# DIRECTIONS FOR THIS TASK:
From the listing below, pull each line that includes "Health".

# GIVEN RECORDS:
────────────────

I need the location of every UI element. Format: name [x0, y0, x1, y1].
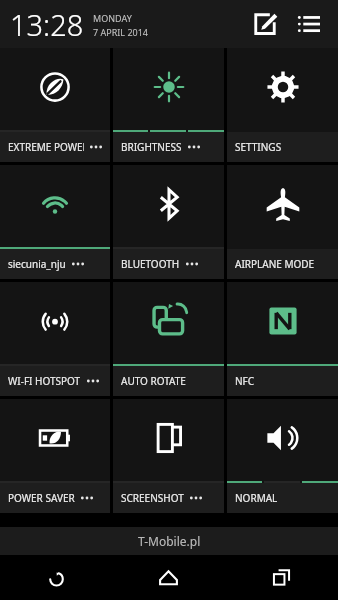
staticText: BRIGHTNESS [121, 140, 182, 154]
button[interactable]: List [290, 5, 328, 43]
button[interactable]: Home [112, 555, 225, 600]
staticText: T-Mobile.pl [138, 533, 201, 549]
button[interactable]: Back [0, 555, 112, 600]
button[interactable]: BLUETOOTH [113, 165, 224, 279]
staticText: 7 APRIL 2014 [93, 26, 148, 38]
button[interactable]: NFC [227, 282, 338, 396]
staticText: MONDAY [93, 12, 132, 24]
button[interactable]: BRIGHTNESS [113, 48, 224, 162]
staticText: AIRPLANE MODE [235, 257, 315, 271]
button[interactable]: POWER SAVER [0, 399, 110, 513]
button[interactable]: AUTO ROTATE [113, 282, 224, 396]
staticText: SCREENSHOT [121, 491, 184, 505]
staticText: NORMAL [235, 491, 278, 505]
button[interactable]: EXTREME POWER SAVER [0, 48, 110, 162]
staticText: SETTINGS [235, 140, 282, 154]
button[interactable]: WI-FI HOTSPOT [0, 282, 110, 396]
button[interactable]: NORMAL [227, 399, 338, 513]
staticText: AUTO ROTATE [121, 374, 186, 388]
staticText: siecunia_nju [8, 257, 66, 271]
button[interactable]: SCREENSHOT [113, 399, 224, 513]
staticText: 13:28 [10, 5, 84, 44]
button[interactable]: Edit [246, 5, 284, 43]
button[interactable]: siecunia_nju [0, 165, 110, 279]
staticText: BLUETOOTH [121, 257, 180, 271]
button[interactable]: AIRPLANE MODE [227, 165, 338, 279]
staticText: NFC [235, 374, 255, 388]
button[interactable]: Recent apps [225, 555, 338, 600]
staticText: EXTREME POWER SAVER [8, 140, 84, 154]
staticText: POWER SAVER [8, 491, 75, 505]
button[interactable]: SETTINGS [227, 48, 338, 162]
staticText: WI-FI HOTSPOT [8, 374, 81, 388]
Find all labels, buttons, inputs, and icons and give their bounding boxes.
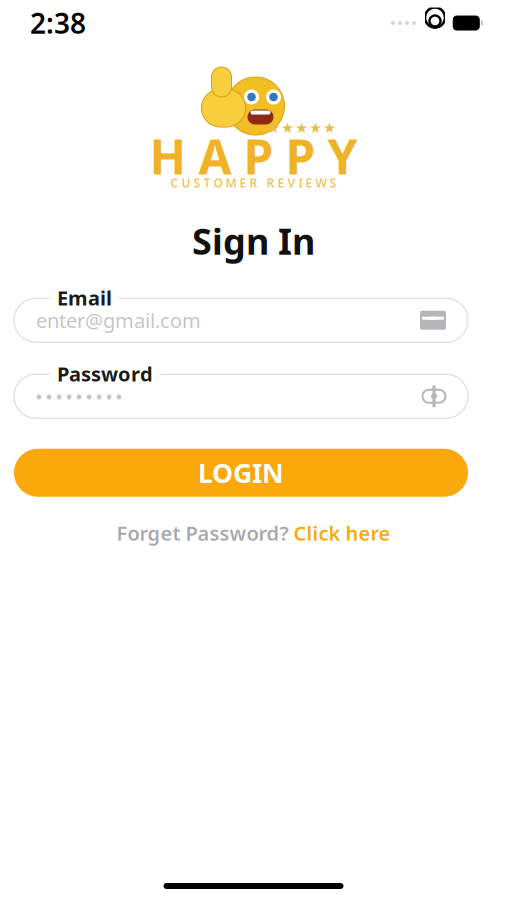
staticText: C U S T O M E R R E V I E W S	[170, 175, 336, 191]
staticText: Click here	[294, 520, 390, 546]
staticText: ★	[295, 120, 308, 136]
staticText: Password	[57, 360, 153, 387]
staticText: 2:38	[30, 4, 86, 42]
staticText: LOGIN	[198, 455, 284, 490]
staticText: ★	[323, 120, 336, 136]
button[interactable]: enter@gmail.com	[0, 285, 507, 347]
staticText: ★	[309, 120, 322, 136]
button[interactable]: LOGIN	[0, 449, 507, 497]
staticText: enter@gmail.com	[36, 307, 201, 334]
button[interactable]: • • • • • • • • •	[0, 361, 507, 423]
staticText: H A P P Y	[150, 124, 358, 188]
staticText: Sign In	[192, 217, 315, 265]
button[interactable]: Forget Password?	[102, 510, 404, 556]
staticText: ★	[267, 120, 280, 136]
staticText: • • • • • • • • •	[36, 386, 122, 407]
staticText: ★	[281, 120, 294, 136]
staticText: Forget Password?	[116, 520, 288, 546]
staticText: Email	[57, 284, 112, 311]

────────────────

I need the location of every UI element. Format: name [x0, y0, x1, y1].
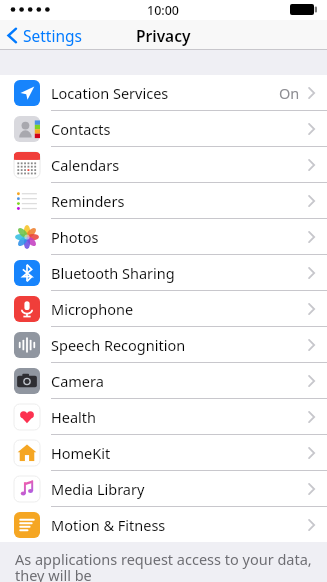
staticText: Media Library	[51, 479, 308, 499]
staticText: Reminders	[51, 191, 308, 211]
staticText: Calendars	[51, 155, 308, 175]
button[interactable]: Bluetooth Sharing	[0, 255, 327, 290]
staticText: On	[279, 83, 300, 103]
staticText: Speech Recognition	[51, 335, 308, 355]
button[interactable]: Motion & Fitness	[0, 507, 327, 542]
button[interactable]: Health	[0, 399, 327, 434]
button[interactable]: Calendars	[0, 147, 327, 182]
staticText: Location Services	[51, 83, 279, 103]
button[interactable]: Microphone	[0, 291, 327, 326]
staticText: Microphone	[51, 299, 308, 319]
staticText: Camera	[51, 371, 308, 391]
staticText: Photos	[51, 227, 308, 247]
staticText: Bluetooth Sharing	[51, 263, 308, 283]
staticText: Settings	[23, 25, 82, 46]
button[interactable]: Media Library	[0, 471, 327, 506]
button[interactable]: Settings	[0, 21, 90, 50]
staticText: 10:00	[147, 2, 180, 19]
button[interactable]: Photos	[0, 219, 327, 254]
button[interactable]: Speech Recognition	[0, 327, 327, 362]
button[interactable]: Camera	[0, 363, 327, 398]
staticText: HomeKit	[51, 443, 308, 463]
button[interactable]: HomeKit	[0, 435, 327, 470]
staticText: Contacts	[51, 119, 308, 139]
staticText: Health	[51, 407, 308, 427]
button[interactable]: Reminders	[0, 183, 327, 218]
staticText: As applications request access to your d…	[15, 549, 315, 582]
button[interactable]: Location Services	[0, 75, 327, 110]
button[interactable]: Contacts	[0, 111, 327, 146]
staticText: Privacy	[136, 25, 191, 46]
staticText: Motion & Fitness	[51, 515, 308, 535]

────────────────

# ANSWER BOX:
button[interactable]: Health	[0, 399, 327, 434]
staticText: Health	[51, 407, 308, 427]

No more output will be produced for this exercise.